What’s more worrying than the thought of a tramp with x-ray vision being able to see, not to mention ardently desire, my arsehole, was my desensitised response, pausing only briefly to rebuff: ‘I’m sorry. That’s not a question’.
Don’t get me wrong the countryside has its fair share of oddballs. In Swanage, the much endeared Telephone Man shuffles along the seafront with his hand clasped to his ear as if his thumb is the listening device of a telephone and his forefinger the talking end. No doubt he is talking to the enigma code man about page 78, paragraph two and squiggle number four.
Then we have the man who walks barefoot, regardless of season, into the second-hand clothes shops who asked me, aged 17, for a ‘hobbit cloak’ and informed me rather aggressively: ‘a cloak is different from a cape you know’.
There were also quite a few of them at my grandmother’s WI meetings. Delilah, who persisted in driving in first gear around the town, took to stock-piling crates of honey in her pantry as she had heard a dirty rumour around the parish that bees in the southern parts of Australia might become extinct in the next 20 years. ‘Fuck. Fuck. Alert. Better get 60 jars of runny honey quick sticks’.
Perhaps the only difference between these geographically opposed – one egg short of a Bundt Cake – weirdies is that the ones in the country sport the clothes the ones in London wore 20 years ago.
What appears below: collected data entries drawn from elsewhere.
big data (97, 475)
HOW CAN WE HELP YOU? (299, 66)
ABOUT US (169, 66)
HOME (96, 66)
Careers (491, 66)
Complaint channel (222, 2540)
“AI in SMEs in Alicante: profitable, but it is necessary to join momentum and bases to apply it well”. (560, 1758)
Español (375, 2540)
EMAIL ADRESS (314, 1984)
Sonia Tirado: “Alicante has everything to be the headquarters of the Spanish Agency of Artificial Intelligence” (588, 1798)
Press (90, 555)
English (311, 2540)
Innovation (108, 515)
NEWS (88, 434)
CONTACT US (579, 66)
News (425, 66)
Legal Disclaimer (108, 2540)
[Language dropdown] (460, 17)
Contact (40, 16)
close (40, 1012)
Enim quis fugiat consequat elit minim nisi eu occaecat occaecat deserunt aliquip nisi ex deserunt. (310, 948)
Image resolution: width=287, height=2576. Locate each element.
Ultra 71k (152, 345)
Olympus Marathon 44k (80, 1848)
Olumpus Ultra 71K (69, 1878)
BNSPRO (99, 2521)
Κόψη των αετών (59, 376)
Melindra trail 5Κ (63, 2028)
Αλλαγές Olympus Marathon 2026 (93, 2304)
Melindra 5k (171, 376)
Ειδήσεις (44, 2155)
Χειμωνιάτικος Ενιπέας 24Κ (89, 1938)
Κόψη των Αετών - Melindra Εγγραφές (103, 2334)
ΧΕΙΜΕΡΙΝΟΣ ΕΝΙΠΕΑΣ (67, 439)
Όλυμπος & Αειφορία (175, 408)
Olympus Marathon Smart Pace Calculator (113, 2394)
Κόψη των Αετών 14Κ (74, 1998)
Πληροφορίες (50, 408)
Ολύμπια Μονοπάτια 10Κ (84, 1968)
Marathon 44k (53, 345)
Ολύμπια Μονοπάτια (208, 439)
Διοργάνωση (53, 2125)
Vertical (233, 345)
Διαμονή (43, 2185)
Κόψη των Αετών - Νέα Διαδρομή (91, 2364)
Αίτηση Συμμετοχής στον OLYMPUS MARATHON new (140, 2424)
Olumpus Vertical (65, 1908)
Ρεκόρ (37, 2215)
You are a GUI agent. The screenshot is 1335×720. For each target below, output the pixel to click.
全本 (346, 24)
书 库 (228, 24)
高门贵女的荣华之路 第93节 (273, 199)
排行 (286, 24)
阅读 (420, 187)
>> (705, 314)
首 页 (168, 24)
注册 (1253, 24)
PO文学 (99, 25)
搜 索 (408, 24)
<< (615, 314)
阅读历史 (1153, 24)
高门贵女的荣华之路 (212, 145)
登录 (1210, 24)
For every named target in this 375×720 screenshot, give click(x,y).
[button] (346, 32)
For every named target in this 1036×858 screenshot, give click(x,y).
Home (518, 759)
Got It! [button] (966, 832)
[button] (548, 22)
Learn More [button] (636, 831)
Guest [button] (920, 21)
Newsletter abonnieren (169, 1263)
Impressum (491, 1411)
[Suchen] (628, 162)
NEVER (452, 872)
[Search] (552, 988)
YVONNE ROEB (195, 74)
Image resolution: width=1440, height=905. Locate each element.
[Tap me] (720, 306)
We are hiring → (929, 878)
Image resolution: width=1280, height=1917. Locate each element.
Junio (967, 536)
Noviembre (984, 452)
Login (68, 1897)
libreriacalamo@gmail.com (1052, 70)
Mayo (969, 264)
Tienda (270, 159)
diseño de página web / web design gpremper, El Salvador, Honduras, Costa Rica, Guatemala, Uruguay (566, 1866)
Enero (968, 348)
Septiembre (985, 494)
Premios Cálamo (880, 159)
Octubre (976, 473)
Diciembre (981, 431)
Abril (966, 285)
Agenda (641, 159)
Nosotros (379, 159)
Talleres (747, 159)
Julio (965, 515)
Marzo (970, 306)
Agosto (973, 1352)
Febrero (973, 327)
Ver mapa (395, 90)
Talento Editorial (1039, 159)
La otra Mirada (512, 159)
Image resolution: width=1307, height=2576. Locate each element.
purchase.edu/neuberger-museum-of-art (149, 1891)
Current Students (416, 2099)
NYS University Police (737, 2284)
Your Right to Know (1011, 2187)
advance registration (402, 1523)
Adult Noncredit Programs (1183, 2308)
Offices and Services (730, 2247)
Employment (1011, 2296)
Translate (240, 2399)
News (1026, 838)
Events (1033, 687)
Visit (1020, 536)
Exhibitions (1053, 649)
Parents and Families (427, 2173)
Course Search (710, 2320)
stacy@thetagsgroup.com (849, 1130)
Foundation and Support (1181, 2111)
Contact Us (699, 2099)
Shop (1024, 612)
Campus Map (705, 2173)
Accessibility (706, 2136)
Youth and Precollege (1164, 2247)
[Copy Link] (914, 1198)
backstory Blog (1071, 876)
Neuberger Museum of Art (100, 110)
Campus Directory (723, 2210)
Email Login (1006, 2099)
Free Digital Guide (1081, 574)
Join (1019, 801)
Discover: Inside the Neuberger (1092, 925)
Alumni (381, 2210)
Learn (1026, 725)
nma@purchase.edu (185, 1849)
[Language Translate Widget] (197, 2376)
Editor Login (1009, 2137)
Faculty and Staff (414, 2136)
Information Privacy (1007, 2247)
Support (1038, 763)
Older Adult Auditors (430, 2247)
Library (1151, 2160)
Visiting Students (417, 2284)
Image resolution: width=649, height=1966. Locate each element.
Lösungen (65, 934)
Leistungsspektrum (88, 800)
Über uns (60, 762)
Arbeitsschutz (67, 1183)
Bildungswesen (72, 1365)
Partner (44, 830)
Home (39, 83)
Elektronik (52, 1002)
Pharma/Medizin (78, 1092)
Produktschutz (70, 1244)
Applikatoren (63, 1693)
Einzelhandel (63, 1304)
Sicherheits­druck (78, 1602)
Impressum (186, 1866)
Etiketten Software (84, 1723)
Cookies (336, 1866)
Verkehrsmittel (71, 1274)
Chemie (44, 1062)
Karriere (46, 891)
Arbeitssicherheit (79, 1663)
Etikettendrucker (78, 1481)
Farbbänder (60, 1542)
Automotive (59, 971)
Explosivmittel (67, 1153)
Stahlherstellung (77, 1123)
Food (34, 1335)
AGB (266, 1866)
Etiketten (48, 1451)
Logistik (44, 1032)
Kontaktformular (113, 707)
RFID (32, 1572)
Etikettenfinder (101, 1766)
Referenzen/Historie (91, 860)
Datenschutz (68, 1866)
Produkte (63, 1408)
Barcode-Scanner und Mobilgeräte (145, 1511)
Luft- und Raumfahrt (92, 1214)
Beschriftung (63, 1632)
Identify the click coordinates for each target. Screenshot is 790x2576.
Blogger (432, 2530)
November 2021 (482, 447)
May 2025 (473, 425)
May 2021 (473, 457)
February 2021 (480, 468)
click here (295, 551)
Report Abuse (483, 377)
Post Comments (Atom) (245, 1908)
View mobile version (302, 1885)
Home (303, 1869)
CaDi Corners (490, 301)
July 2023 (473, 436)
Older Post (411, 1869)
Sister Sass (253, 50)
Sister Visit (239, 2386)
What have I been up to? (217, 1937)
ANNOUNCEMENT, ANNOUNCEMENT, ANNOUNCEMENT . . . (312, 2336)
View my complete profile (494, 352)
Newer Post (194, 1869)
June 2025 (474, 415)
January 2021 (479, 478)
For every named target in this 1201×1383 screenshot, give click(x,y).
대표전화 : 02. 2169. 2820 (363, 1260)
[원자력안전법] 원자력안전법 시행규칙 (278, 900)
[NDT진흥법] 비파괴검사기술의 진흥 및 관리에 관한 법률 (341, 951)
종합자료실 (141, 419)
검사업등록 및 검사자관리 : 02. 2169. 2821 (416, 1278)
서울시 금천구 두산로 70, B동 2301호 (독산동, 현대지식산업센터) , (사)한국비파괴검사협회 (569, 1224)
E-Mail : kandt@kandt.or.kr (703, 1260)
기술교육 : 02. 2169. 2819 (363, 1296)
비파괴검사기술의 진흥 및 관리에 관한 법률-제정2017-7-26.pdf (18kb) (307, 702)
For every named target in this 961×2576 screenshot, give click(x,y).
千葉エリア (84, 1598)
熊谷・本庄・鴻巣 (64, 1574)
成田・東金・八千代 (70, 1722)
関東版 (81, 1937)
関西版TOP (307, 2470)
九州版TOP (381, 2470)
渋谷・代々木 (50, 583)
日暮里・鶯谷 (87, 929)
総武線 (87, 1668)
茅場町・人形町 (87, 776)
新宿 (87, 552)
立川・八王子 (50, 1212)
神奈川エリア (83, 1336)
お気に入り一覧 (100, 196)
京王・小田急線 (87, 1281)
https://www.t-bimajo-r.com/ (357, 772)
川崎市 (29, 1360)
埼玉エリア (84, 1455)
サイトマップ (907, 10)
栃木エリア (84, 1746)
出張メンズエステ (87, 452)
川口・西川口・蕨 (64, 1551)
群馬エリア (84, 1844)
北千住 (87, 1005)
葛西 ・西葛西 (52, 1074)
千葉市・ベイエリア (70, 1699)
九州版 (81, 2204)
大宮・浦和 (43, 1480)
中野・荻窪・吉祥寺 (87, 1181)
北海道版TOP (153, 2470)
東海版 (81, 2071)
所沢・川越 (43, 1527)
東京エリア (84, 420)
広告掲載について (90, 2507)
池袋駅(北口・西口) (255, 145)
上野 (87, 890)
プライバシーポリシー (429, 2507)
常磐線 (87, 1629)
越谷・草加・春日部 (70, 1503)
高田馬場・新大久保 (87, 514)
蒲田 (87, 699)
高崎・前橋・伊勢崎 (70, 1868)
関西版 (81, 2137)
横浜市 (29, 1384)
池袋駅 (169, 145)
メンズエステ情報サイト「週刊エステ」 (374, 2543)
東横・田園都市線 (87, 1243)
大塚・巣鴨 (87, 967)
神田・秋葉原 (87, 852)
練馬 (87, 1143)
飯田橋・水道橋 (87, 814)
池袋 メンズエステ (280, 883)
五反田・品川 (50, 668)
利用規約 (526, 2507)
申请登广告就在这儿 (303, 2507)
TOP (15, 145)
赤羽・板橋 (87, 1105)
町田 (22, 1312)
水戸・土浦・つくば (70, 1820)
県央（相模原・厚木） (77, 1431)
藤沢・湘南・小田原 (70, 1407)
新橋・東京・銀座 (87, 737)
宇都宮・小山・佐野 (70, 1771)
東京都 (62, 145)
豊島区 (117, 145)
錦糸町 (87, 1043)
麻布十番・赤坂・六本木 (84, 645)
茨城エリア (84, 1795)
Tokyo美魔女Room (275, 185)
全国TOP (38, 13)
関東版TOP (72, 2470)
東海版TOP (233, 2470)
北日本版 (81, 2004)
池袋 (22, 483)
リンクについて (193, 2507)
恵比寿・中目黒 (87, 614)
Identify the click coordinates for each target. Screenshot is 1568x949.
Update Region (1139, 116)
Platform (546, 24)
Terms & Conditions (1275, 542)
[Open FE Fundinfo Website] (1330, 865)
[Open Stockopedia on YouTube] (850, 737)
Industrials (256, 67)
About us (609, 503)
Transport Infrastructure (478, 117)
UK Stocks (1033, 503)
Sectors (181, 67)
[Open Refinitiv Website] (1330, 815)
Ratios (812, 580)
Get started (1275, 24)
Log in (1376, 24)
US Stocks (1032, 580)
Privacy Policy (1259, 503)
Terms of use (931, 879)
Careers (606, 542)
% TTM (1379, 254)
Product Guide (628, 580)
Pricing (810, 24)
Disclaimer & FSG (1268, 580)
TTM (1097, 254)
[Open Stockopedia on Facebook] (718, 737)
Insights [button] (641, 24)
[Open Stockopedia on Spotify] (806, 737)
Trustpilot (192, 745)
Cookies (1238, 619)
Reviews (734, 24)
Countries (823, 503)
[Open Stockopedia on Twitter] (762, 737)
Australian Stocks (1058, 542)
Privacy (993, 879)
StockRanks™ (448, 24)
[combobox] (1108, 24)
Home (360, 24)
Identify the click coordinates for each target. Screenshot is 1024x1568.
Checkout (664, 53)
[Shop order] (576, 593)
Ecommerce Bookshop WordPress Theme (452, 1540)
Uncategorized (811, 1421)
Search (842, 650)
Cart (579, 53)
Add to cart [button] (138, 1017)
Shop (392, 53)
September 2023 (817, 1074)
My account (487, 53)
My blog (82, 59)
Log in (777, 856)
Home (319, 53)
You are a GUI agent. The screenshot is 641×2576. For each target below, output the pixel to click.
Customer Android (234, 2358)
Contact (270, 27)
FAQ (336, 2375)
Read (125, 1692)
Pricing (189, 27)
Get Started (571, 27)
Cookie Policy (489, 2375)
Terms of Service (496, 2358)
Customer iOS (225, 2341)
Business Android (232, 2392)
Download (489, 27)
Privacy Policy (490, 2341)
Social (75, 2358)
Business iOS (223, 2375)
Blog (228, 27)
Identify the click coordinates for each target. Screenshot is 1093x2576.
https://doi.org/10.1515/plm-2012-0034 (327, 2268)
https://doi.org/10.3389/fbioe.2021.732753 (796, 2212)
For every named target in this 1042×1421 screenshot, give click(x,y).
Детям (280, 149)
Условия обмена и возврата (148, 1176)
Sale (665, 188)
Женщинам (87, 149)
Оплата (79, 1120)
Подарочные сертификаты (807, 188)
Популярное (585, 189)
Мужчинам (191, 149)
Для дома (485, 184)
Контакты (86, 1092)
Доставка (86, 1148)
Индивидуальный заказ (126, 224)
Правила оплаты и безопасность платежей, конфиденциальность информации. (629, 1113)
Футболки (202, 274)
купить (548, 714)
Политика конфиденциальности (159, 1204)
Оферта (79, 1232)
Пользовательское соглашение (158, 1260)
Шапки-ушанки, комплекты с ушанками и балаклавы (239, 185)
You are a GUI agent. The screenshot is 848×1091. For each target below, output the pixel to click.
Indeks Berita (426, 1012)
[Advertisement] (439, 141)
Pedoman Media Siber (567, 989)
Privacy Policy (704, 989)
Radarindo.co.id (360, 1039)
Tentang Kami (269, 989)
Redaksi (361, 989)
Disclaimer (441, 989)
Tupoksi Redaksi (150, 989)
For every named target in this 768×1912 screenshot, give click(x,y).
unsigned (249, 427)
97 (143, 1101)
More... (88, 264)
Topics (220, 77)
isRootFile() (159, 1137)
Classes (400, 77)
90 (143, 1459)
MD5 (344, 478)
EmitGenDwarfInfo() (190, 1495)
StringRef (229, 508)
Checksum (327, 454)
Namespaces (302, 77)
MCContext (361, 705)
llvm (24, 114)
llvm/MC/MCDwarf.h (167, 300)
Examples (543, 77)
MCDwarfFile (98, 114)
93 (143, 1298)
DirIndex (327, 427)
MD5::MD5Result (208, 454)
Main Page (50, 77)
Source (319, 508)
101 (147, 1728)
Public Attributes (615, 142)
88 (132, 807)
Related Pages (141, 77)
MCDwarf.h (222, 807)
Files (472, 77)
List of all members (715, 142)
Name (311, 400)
Who knows maybe a Hobbit Cape was all the rage on a Knightsbridge-based 1980s crazy?








I love that tramp a little bit. It’s the passion…
My most recent crazy-spotting was a man by himself on the 176 who laughed all the way from Dulwich (South East London) to Tottenham Court Road. That’s a good forty minutes of laughter. Intriguingly, when he got off the bus he suddenly narrowed his eyes and became surly.
Well of course he did – that’s obligatory in Central London.
Actually that’s me wot does the scribbles and it’s just my feeble attempt to paraliphirase my native quork into what I like to call the pentabet, a novel alphabet based on your familiar Roman serifs and bowls but with five terminations to every letter. Please send an x-ray of your arsehole, there are very few illustrations in my work.